With Ballet BC performances I watched the exciting transition when a brand new artistic director, John Alleyne, slowly and surely dragged his company from 19th century ballet and its swans to the modern repertoire. He choreographed new modern dance performances which broke ground and introduced Vancouver audiences (so lazy for change) to choreographers like William Forsythe and Serge Bennathan.

But there was another choreographer, then artistic director of the National Ballet of Canada, James Kudelka’s 15 Heterosexual Duets that made my head turn and finally make me an unabashed fan of dance. These duets (as danced by dancers of Ballet BC in several remountings of this work) featured 8 couples showing the variety, delights and conflicts of human love and interaction. One of the dances featured a woman with long hair (except once when Alleyne cast Acacia Schachte, a short-haired woman in the part!) who in her movements with her male partner magically swirled her hair swirled not unlike (but please discount my crass comparison!) a very good TV shampoo commercial. Kudelka in this particular duet had almost played God and choreographed hair to his bidding!

I had Ballet BC dancer Simone Orlando in my studio on Saturday. I had been commissioned by the Straight to take her picture for this Thursday in anticipation of her performance of James Kudelka’s The Goldberg Variations – Side 2: Adam & Eve & Steve. She put on a wonderful dress. You cannot see all of it here as it is good editorial manners not to place a picture in this blog that will appear in a magazine on Thursday. In magazine parlance it's called "first rights". The picture here is a different one.

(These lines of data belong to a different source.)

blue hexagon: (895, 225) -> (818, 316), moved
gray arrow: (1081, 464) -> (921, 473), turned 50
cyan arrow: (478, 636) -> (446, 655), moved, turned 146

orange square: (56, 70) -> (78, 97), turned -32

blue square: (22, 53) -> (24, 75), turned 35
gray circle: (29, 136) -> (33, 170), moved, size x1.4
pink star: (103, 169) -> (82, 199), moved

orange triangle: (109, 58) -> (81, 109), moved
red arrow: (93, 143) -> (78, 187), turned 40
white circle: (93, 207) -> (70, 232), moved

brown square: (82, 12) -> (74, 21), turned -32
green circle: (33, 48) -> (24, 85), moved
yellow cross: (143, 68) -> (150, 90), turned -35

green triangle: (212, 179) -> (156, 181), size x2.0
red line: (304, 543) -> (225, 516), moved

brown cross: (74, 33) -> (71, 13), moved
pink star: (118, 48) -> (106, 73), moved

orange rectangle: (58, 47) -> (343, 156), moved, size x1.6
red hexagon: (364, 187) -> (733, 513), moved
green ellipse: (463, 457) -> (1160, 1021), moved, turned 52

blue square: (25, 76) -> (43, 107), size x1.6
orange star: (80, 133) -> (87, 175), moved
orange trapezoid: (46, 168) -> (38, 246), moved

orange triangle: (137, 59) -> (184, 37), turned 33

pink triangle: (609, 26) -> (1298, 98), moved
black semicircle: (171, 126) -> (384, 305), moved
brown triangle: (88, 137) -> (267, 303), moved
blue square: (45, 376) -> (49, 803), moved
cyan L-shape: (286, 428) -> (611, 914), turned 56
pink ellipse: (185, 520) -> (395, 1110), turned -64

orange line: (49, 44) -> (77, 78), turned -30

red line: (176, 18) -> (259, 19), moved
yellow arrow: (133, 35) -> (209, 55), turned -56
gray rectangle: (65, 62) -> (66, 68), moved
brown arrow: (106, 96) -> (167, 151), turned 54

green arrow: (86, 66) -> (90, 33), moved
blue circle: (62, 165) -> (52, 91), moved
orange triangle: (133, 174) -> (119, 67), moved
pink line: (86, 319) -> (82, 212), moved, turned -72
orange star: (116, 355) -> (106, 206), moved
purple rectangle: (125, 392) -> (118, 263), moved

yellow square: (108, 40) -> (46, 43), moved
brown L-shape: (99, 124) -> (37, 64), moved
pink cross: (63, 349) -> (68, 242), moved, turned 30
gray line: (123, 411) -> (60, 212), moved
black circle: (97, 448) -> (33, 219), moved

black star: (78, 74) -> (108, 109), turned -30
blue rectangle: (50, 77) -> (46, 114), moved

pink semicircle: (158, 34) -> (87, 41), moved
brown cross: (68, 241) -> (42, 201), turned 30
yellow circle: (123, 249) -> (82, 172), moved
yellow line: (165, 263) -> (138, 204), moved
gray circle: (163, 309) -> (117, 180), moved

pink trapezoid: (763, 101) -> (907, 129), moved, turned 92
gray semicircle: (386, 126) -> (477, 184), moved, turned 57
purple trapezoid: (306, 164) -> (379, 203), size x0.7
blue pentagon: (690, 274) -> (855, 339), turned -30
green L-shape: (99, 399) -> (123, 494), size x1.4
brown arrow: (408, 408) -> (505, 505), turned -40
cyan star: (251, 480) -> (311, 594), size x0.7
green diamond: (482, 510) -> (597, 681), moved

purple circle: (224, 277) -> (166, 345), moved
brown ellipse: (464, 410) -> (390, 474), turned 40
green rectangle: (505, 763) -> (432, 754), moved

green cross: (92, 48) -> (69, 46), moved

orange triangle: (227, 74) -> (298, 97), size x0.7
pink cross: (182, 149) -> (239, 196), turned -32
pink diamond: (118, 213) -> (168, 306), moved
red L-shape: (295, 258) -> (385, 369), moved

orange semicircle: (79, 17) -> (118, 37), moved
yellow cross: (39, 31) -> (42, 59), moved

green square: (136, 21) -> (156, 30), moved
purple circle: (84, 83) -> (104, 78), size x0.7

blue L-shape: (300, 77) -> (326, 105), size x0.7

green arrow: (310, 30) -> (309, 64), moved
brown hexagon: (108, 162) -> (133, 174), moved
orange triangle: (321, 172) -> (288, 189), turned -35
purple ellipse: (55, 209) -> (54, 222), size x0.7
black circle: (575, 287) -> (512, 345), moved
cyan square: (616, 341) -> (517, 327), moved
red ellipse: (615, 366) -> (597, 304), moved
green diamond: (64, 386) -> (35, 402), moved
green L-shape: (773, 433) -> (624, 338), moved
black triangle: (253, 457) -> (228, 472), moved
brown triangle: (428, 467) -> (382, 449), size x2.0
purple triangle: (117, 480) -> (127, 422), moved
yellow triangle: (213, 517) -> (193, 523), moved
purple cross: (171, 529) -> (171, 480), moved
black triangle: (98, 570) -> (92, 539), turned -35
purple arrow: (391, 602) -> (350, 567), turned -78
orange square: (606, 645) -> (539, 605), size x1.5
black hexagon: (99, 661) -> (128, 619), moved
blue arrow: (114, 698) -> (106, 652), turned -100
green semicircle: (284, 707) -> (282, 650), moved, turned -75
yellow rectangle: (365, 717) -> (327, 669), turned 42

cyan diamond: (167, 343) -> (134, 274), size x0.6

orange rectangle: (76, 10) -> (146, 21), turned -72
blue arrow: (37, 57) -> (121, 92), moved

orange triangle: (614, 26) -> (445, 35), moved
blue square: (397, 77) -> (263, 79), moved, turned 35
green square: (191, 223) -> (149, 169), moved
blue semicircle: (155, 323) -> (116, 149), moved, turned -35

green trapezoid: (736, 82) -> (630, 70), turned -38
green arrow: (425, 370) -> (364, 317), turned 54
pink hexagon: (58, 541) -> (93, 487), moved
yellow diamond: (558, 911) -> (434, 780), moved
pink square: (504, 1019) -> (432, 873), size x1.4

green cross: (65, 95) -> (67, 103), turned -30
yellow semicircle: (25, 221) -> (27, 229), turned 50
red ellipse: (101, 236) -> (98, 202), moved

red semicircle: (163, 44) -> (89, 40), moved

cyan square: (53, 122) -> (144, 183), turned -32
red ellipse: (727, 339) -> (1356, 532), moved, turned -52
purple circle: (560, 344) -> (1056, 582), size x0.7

Orlando explained that this dance has her moving almost in a jerky mechanical manner from the waist up, while her flared skirt swirls below. Shades of those wonderful 15 Heterosexual Duets?

The excitement in my anticipation of watching the premiere performance of this dance this Thursday can only be marred by the possible disappointment if Rebecca (11) refuses to accompany me. I can only hope that her mother, my daughter, might just find out soon that the curtailment of TV (computer time, etc) while important is not all if we are to strive to a balanced and rich education for our children. What is important is for us to first become interested and by example to transfer our interest, and who knows, maybe even our passion, to our children. Only when that happens will our Ballet BC, our VSO, our Pacific Baroque Orchestra, our various dance companies and theatre companies, the Vancouver Opera and our many art galleries really be open for business. It is only then when our children (and not only this old man, but at least and at long last) will be positively thrilled at having a real live shimmering ballerina like Simone Orlando in my studio or going to see them backstage. Those who practice the arts in our Vancouver should rightfully be our idols and heroes. They are idols and heroes with no need for red carpets.

But they are in need of our acknowledgment and our support.